SUPPLIED ENTRIES:
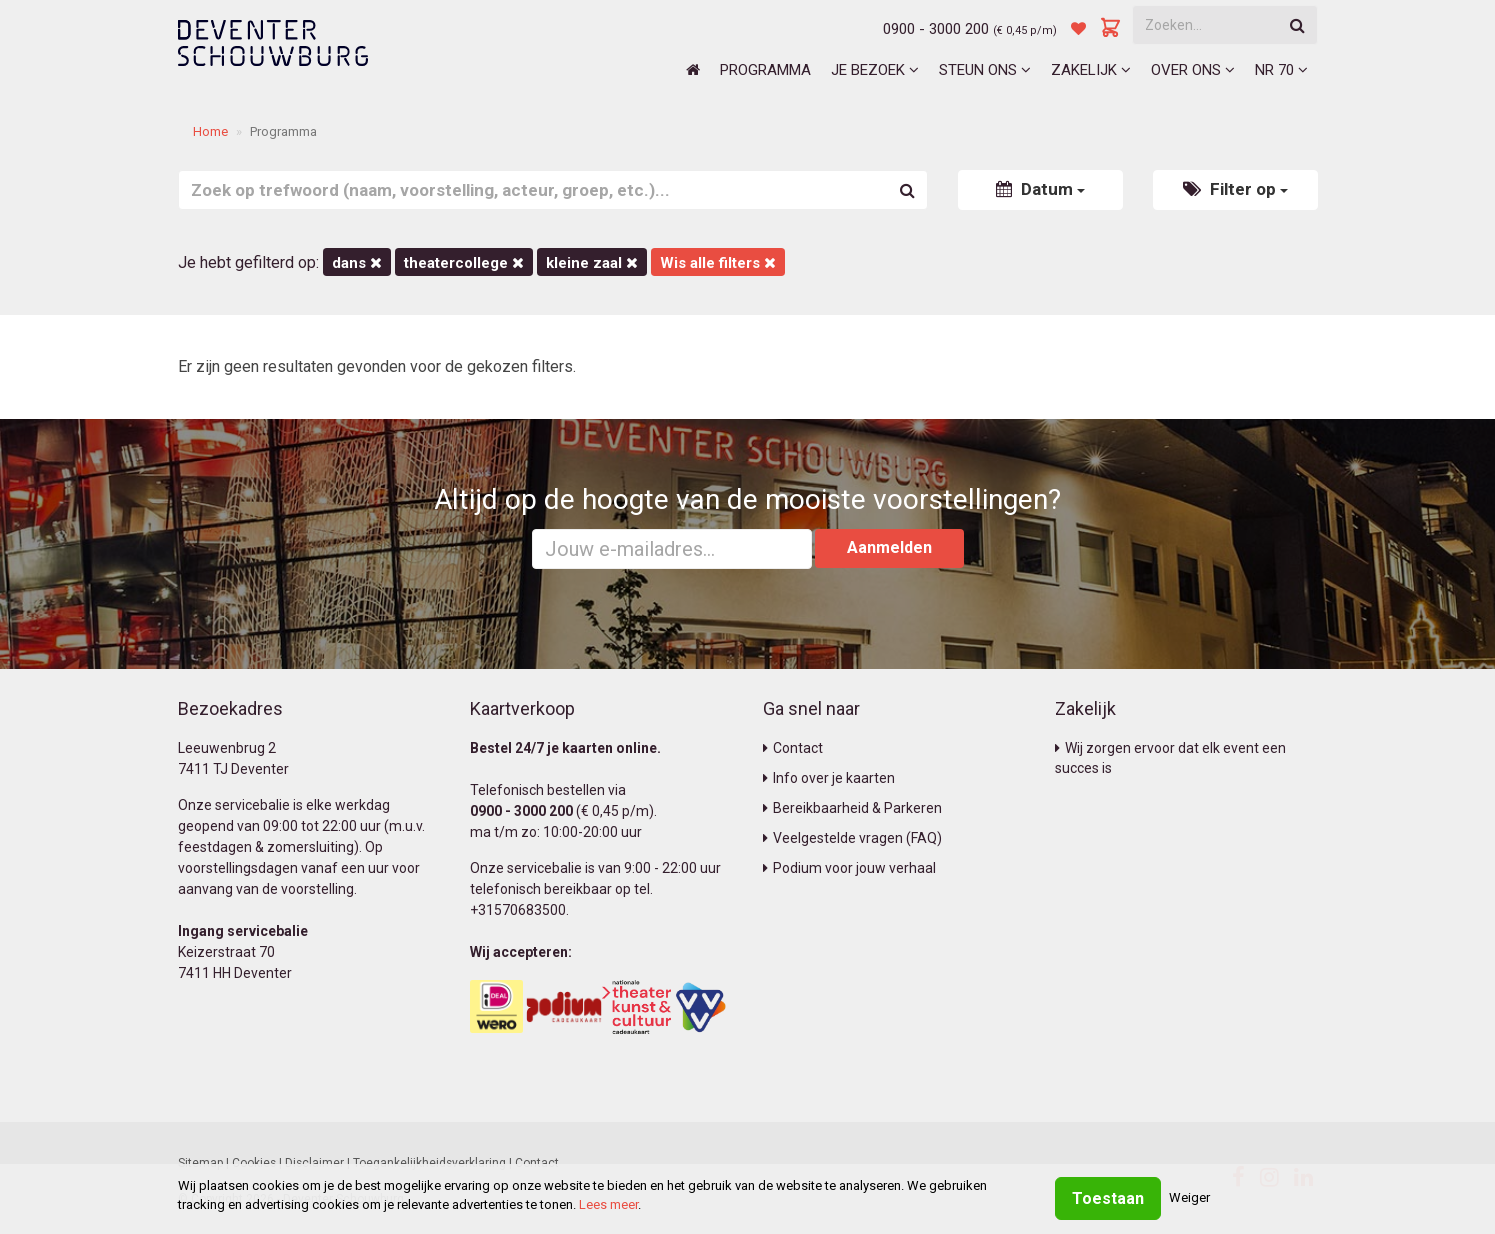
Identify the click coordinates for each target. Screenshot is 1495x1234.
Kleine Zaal (592, 263)
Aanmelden (889, 547)
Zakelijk (1091, 70)
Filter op (1235, 189)
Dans (357, 263)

TASK TO COMPLETE:
The records above must be printed exactly, but the pictures they hold should be omitted.

SOLUTION FOR THIS PROBLEM:
Identify the click coordinates for each target. Screenshot is 1495x1234.
Kleine Zaal (592, 263)
Aanmelden (889, 547)
Zakelijk (1091, 70)
Filter op (1235, 189)
Dans (357, 263)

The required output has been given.